# Netflix (ONLY Netflix) audio and video cutting out intermittently



## pappasc (Dec 14, 2013)

I have several TiVo minis and seemed to have worked all the bugs out except one. On one unit, my audio and video cuts out intermittently (and not necessarily both at the same time- audio is mostly out, video is mostly on but both click off and on) ONLY WHEN WATCHING NETFLIX. I have changed the hdmi cable and tested it on other devices, so I have ruled that out as an issue. However, it does seem like an hdmi handshake problem. I wonder if the Netflix app is somehow outputting a funky resolution? I did change the TiVo video setting to 720p fixed, but that didn't have any effect. I also changed the Netflix audio output from Dolby Digital to stereo, also no effect. The TV is a 3 year old Samsung LED and has never had any issues. 

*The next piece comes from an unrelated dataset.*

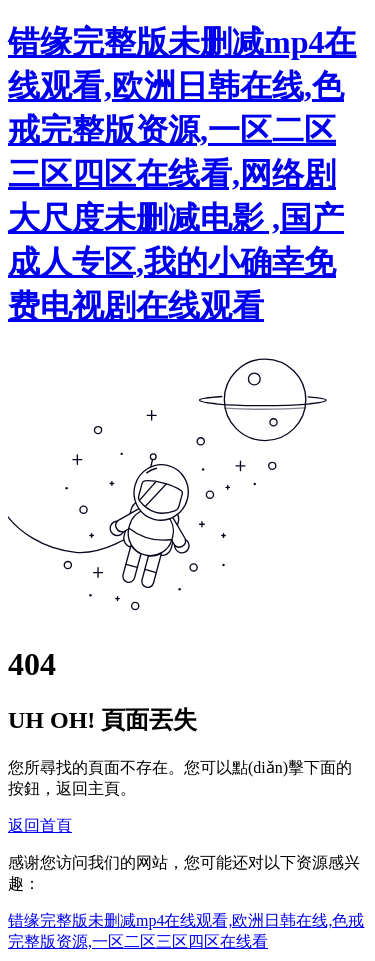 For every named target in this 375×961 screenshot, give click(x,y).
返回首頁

Any suggestions? My other boxes work fine and this box works fine except for Netflix. Much appreciated!


----------



## jrtroo (Feb 4, 2008)

Have you tried a different HDMI port on the TV? Or tried moving to another TV?


----------



## pappasc (Dec 14, 2013)

No. Good ideas. I will try that next and report back. Thanks!


----------



## pappasc (Dec 14, 2013)

I have pinpointed the problem to the HDMI over Ethernet on this TV. Thanks. For the help!!


----------